Yargıyı siyasi iktidarın eline veren ve basın özgürlüğünü kaba şekilde ezen bir ülkenin AB üyesi olması sadece bir hayal. Çünkü bu iki konu, yani bağımsız yargı ve ifade özgürlüğü, AB’yi AB yapan en temel iki değer.
Bunun öyle olduğunu AKP iktidarı bilmiyor değil. Çok iyi biliyorlar.
Ama bir taraftan da Türkiye’yi AB’ye üye yapmak istiyormuş gibi rol kesiyorlar. Mış gibi yapıyorlar.

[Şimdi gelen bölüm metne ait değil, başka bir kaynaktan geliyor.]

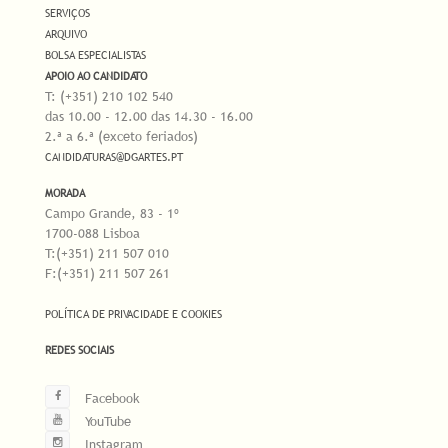
SERVIÇOS
ARQUIVO
BOLSA ESPECIALISTAS
APOIO AO CANDIDATO
T: (+351) 210 102 540
das 10.00 - 12.00 das 14.30 - 16.00
2.ª a 6.ª (exceto feriados)
CANDIDATURAS@DGARTES.PT
MORADA
Campo Grande, 83 - 1º
1700-088 Lisboa
T:(+351) 211 507 010
F:(+351) 211 507 261
POLÍTICA DE PRIVACIDADE E COOKIES
REDES SOCIAIS
Facebook
YouTube
Instagram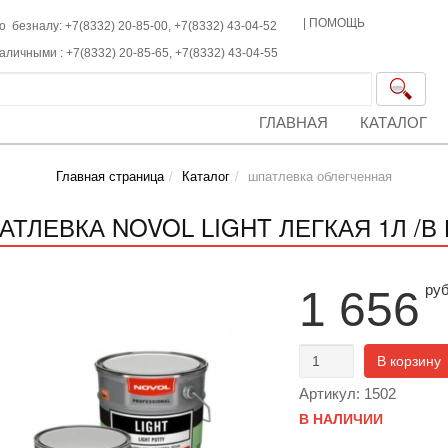
|
ПОМОЩЬ
о безналу: +7(8332) 20-85-00,
+7(8332)
43-04-52
наличными :
+7(8332)
20-85-65,
+7(8332)
43-04-55
ГЛАВНАЯ
КАТАЛОГ
Главная страница
Каталог
шпатлевка облегченная
АТЛЕВКА NOVOL LIGHT ЛЕГКАЯ 1Л /В 
ру
1 656
В корзину
Артикул: 1502
В НАЛИЧИИ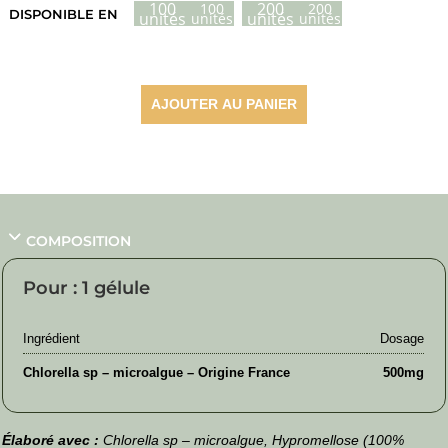
prix :
100
200
100
200
DISPONIBLE EN
unités
unités
unités
unités
22,85 €
à
42,80 €
AJOUTER AU PANIER
COMPOSITION
Pour : 1 gélule
Ingrédient
Dosage
Chlorella sp – microalgue – Origine France
500mg
Élaboré avec :
Chlorella sp – microalgue, Hypromellose (100%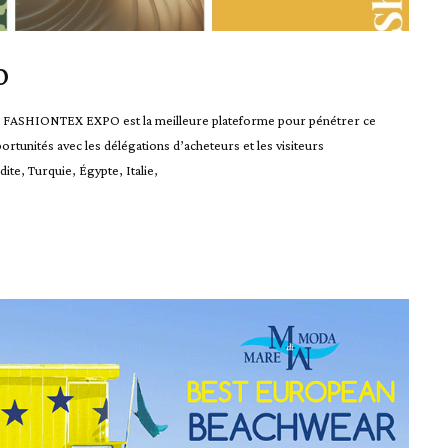
o
UDI FASHIONTEX EXPO est la meilleure plateforme pour pénétrer ce
ortunités avec les délégations d’acheteurs et les visiteurs
ite, Turquie, Égypte, Italie,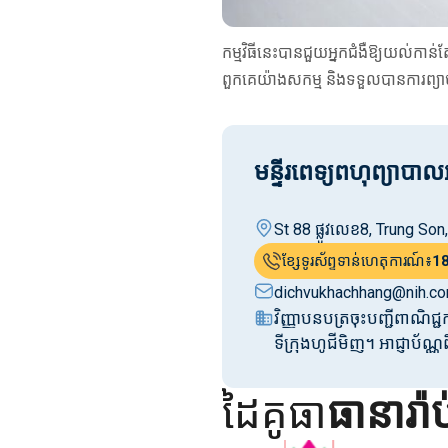
កម្មវិធីនេះបានជួយអ្នកជំងឺឱ្យយល់កាន់
ពួកគេយ៉ាងសកម្ម និងទទួលបានការព្យា
មន្ទីរពេទ្យពហុព្យាប
St 88 ផ្លូវលេខ8, Trung So
ខ្សែទូរស័ព្ទទាន់ហេតុការណ៍៖
1
dichvukhachhang@nih.co
វិញ្ញាបនបត្រចុះបញ្ជីពាណ
ទីក្រុងហូជីមិញ។ អាជ្ញាប
ដៃគូធា
ធានារ៉ា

Belli ki AKP iktidarı için AB üyeliği ciddi bir hedef değil. Fazla önem taşımıyor. Zaten AKP’nin en üst düzey yetkilileri bunu da defalarca açıkladı.
Daha önce üyelik hedefi gözetilerek yapılan AB’ye uyumlu reformlar, bir göz boyama imiş. Kendi iktidarlarını sağlama alana kadar atılan taktik adımlarmış.
Şimdi en ufak bir rahatsızlık duymadan, yap-boz yasalarıyla, kendi yaptıklarını tek tek bozuyorlar. Demek daha önce takiyye yapıyorlarmış.
İngiltere’de referandum
Bir an için hayal kuralım ve Türkiye’nin AB üyelik ihtimalinin tekrar gündeme geldiğini düşünelim. Tabii bunun ilk şartı, AKP iktidarı tarafından yargı bağımsızlığına ve ifade özgürlüğüne takılan kelepçelerin sökülmesi.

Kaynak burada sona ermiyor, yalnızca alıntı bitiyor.